### WHAT THIS TASK INVOLVES:
If a line below holds the word "industry", count it; then say how many such lines there are and nothing else.

(Source data)
########

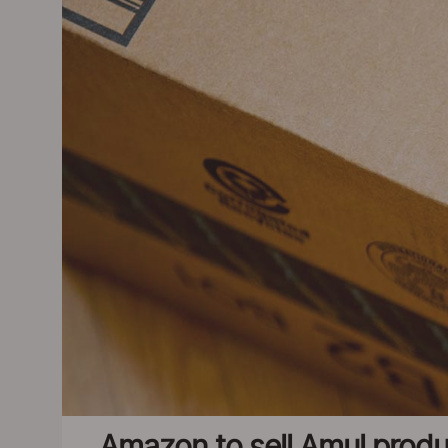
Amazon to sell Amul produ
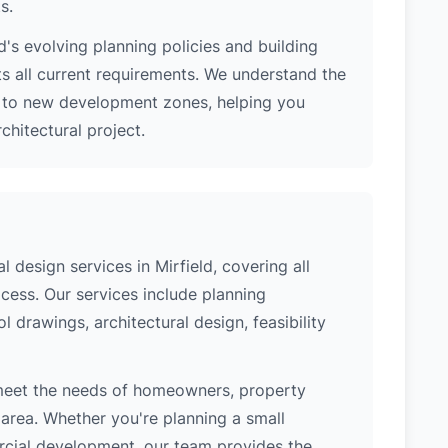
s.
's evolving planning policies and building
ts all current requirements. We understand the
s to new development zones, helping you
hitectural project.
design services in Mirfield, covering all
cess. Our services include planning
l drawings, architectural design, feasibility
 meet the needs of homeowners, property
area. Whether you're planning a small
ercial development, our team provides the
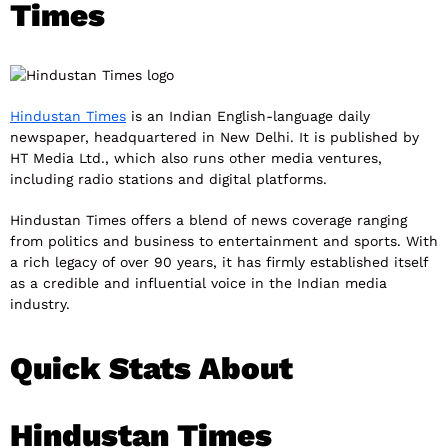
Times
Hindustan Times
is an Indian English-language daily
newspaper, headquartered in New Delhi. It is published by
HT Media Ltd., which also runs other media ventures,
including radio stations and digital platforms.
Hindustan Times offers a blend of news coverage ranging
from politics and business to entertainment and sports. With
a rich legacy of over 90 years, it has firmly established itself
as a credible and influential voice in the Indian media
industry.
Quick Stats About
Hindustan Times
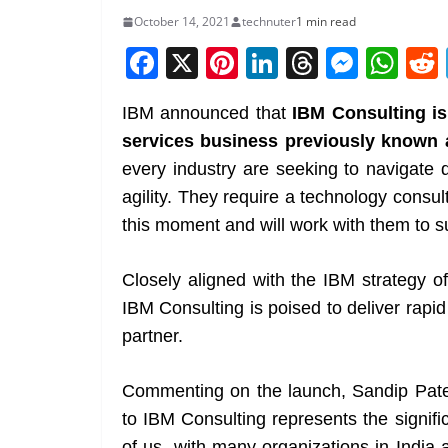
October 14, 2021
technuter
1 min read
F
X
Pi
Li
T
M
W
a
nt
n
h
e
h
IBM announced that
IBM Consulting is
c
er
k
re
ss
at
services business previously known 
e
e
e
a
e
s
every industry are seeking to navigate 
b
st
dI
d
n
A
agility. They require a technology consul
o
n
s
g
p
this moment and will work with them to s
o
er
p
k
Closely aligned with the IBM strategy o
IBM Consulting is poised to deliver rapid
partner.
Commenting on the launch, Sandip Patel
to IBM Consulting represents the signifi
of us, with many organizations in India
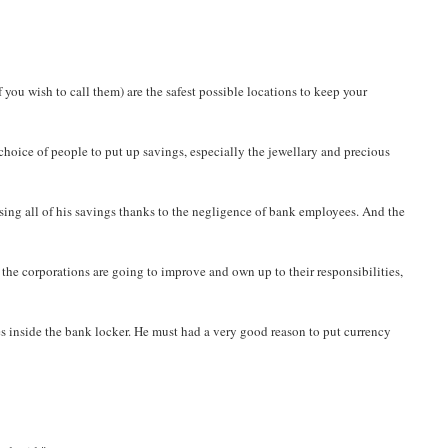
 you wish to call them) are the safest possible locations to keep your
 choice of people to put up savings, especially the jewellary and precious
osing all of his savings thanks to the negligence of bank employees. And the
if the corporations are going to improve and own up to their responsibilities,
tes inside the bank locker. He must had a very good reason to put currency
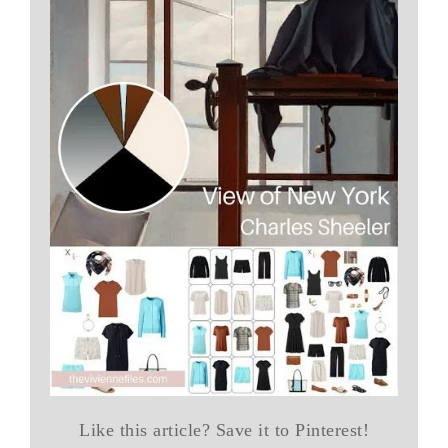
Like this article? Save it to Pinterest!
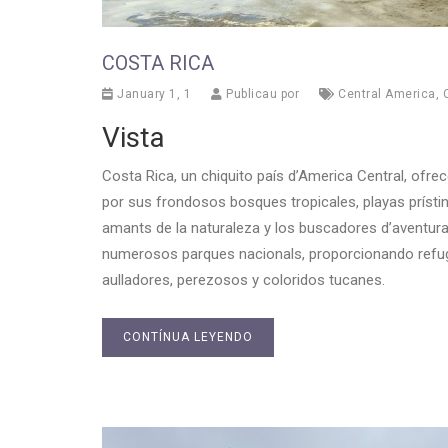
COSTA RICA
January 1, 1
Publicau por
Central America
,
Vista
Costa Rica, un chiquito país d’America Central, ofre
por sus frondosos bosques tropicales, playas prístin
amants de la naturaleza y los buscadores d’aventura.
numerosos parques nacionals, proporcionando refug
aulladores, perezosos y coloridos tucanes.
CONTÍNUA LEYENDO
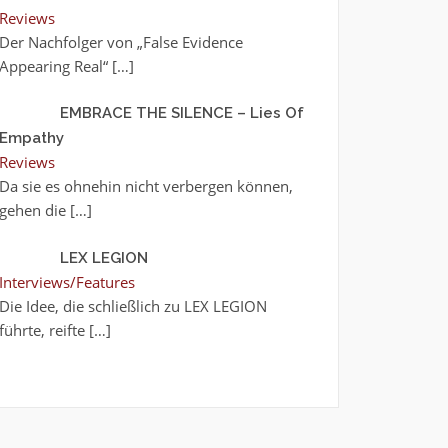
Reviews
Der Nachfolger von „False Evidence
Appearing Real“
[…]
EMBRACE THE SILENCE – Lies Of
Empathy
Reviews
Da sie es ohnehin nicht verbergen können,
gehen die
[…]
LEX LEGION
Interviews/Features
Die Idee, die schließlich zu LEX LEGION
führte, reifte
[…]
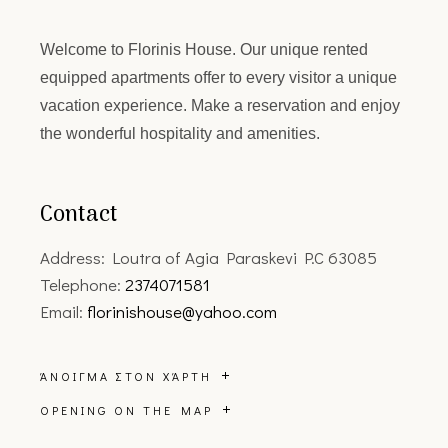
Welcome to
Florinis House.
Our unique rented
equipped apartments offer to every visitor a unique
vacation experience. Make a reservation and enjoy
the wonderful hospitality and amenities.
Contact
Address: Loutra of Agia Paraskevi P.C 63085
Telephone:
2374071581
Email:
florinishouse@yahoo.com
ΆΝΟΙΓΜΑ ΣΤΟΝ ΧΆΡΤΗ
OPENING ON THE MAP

########

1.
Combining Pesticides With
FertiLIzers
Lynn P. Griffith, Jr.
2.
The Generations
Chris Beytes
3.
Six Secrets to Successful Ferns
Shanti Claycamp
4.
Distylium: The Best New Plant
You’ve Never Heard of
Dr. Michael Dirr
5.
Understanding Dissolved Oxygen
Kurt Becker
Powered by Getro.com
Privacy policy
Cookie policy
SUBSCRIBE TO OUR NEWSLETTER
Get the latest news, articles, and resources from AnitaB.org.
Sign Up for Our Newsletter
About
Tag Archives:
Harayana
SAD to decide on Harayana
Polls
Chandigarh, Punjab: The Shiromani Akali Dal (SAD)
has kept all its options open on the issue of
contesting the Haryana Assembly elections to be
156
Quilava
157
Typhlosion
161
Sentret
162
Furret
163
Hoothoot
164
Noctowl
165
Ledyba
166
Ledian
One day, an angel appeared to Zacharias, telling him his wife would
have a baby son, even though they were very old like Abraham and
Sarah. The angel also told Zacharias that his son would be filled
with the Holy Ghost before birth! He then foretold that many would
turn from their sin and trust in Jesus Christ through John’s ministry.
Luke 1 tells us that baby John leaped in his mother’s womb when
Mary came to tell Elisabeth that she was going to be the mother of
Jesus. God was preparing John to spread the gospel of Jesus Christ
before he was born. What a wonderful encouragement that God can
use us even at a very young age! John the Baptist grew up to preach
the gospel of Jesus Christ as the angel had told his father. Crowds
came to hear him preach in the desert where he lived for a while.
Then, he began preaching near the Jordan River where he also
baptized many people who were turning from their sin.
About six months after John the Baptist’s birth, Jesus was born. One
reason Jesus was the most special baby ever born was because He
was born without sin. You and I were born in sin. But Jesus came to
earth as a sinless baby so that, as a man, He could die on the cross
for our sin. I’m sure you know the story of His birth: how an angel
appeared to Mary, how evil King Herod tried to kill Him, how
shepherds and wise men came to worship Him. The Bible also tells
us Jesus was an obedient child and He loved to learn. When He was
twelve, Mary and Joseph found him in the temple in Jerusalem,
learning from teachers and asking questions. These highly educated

########

### SOLUTION:
2